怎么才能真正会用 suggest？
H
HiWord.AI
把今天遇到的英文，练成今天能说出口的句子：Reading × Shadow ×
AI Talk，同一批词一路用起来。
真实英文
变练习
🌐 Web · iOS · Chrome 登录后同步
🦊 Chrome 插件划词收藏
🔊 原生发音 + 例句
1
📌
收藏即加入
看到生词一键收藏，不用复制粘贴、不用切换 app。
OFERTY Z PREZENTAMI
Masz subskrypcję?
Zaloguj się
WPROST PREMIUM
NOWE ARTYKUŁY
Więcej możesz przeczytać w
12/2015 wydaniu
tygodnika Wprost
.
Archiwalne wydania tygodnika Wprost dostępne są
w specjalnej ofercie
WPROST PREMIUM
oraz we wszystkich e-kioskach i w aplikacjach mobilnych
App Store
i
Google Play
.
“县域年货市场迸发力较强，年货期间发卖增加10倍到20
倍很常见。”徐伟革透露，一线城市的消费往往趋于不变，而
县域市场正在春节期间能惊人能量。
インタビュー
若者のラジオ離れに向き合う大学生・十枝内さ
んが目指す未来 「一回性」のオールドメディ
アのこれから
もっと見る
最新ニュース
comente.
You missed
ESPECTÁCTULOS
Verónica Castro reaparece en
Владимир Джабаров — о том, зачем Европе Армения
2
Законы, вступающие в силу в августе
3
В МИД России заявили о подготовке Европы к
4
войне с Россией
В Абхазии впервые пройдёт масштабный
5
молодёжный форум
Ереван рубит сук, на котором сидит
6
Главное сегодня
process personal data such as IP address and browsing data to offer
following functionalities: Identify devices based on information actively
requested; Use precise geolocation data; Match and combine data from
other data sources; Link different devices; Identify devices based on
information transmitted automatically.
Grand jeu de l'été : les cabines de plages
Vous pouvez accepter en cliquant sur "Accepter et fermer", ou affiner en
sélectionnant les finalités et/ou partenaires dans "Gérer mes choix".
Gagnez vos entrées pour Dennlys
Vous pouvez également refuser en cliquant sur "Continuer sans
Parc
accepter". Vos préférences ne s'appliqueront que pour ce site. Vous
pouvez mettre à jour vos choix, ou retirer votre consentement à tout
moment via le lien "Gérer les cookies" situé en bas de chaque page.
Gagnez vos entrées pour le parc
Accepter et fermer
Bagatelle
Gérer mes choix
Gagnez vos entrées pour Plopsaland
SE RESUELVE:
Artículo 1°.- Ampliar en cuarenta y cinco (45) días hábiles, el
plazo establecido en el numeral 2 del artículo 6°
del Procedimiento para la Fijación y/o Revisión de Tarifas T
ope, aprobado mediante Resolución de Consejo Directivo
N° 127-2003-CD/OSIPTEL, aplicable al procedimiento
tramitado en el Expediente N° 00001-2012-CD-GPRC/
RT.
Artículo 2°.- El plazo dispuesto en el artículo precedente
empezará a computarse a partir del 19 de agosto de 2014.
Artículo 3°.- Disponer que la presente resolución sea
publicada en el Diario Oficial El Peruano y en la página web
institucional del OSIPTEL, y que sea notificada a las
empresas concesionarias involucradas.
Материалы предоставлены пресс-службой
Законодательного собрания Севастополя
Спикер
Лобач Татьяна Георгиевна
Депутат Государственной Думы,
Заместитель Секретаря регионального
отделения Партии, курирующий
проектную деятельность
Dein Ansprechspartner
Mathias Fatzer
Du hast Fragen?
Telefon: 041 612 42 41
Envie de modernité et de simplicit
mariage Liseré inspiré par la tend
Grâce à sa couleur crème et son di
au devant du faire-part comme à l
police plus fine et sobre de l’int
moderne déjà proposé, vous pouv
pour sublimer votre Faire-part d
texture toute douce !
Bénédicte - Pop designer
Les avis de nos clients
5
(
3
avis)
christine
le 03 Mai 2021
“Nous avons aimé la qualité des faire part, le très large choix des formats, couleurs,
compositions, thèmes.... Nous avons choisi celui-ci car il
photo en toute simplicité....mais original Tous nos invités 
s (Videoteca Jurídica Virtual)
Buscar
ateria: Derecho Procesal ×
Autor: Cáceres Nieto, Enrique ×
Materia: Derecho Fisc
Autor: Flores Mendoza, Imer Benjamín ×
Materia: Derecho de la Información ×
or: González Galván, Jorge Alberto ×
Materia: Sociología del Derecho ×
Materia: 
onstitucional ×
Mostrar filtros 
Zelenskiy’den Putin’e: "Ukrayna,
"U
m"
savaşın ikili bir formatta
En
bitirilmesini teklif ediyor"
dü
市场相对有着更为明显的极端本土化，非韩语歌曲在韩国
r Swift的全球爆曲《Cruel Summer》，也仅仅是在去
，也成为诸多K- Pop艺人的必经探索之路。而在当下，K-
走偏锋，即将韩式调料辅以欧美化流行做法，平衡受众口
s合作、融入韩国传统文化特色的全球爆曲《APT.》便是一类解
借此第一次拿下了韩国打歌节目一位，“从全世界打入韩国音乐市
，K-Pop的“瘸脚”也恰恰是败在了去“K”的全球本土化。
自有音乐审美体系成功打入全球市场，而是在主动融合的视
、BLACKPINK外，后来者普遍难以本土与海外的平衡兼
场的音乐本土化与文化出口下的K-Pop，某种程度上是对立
· · · ·
### Your goal
Please copy each entry. Leave nothing out.

### Exercise answer
怎么才能真正会用 suggest？
H
HiWord.AI
把今天遇到的英文，练成今天能说出口的句子：Reading × Shadow ×
AI Talk，同一批词一路用起来。
真实英文
变练习
🌐 Web · iOS · Chrome 登录后同步
🦊 Chrome 插件划词收藏
🔊 原生发音 + 例句
1
📌
收藏即加入
看到生词一键收藏，不用复制粘贴、不用切换 app。
OFERTY Z PREZENTAMI
Masz subskrypcję?
Zaloguj się
WPROST PREMIUM
NOWE ARTYKUŁY
Więcej możesz przeczytać w
12/2015 wydaniu
tygodnika Wprost
.
Archiwalne wydania tygodnika Wprost dostępne są
w specjalnej ofercie
WPROST PREMIUM
oraz we wszystkich e-kioskach i w aplikacjach mobilnych
App Store
i
Google Play
.
“县域年货市场迸发力较强，年货期间发卖增加10倍到20
倍很常见。”徐伟革透露，一线城市的消费往往趋于不变，而
县域市场正在春节期间能惊人能量。
インタビュー
若者のラジオ離れに向き合う大学生・十枝内さ
んが目指す未来 「一回性」のオールドメディ
アのこれから
もっと見る
最新ニュース
comente.
You missed
ESPECTÁCTULOS
Verónica Castro reaparece en
Владимир Джабаров — о том, зачем Европе Армения
2
Законы, вступающие в силу в августе
3
В МИД России заявили о подготовке Европы к
4
войне с Россией
В Абхазии впервые пройдёт масштабный
5
молодёжный форум
Ереван рубит сук, на котором сидит
6
Главное сегодня
process personal data such as IP address and browsing data to offer
following functionalities: Identify devices based on information actively
requested; Use precise geolocation data; Match and combine data from
other data sources; Link different devices; Identify devices based on
information transmitted automatically.
Grand jeu de l'été : les cabines de plages
Vous pouvez accepter en cliquant sur "Accepter et fermer", ou affiner en
sélectionnant les finalités et/ou partenaires dans "Gérer mes choix".
Gagnez vos entrées pour Dennlys
Vous pouvez également refuser en cliquant sur "Continuer sans
Parc
accepter". Vos préférences ne s'appliqueront que pour ce site. Vous
pouvez mettre à jour vos choix, ou retirer votre consentement à tout
moment via le lien "Gérer les cookies" situé en bas de chaque page.
Gagnez vos entrées pour le parc
Accepter et fermer
Bagatelle
Gérer mes choix
Gagnez vos entrées pour Plopsaland
SE RESUELVE:
Artículo 1°.- Ampliar en cuarenta y cinco (45) días hábiles, el
plazo establecido en el numeral 2 del artículo 6°
del Procedimiento para la Fijación y/o Revisión de Tarifas T
ope, aprobado mediante Resolución de Consejo Directivo
N° 127-2003-CD/OSIPTEL, aplicable al procedimiento
tramitado en el Expediente N° 00001-2012-CD-GPRC/
RT.
Artículo 2°.- El plazo dispuesto en el artículo precedente
empezará a computarse a partir del 19 de agosto de 2014.
Artículo 3°.- Disponer que la presente resolución sea
publicada en el Diario Oficial El Peruano y en la página web
institucional del OSIPTEL, y que sea notificada a las
empresas concesionarias involucradas.
Материалы предоставлены пресс-службой
Законодательного собрания Севастополя
Спикер
Лобач Татьяна Георгиевна
Депутат Государственной Думы,
Заместитель Секретаря регионального
отделения Партии, курирующий
проектную деятельность
Dein Ansprechspartner
Mathias Fatzer
Du hast Fragen?
Telefon: 041 612 42 41
Envie de modernité et de simplicit
mariage Liseré inspiré par la tend
Grâce à sa couleur crème et son di
au devant du faire-part comme à l
police plus fine et sobre de l’int
moderne déjà proposé, vous pouv
pour sublimer votre Faire-part d
texture toute douce !
Bénédicte - Pop designer
Les avis de nos clients
5
(
3
avis)
christine
le 03 Mai 2021
“Nous avons aimé la qualité des faire part, le très large choix des formats, couleurs,
compositions, thèmes.... Nous avons choisi celui-ci car il
photo en toute simplicité....mais original Tous nos invités 
s (Videoteca Jurídica Virtual)
Buscar
ateria: Derecho Procesal ×
Autor: Cáceres Nieto, Enrique ×
Materia: Derecho Fisc
Autor: Flores Mendoza, Imer Benjamín ×
Materia: Derecho de la Información ×
or: González Galván, Jorge Alberto ×
Materia: Sociología del Derecho ×
Materia: 
onstitucional ×
Mostrar filtros 
Zelenskiy’den Putin’e: "Ukrayna,
"U
m"
savaşın ikili bir formatta
En
bitirilmesini teklif ediyor"
dü
市场相对有着更为明显的极端本土化，非韩语歌曲在韩国
r Swift的全球爆曲《Cruel Summer》，也仅仅是在去
，也成为诸多K- Pop艺人的必经探索之路。而在当下，K-
走偏锋，即将韩式调料辅以欧美化流行做法，平衡受众口
s合作、融入韩国传统文化特色的全球爆曲《APT.》便是一类解
借此第一次拿下了韩国打歌节目一位，“从全世界打入韩国音乐市
，K-Pop的“瘸脚”也恰恰是败在了去“K”的全球本土化。
自有音乐审美体系成功打入全球市场，而是在主动融合的视
、BLACKPINK外，后来者普遍难以本土与海外的平衡兼
场的音乐本土化与文化出口下的K-Pop，某种程度上是对立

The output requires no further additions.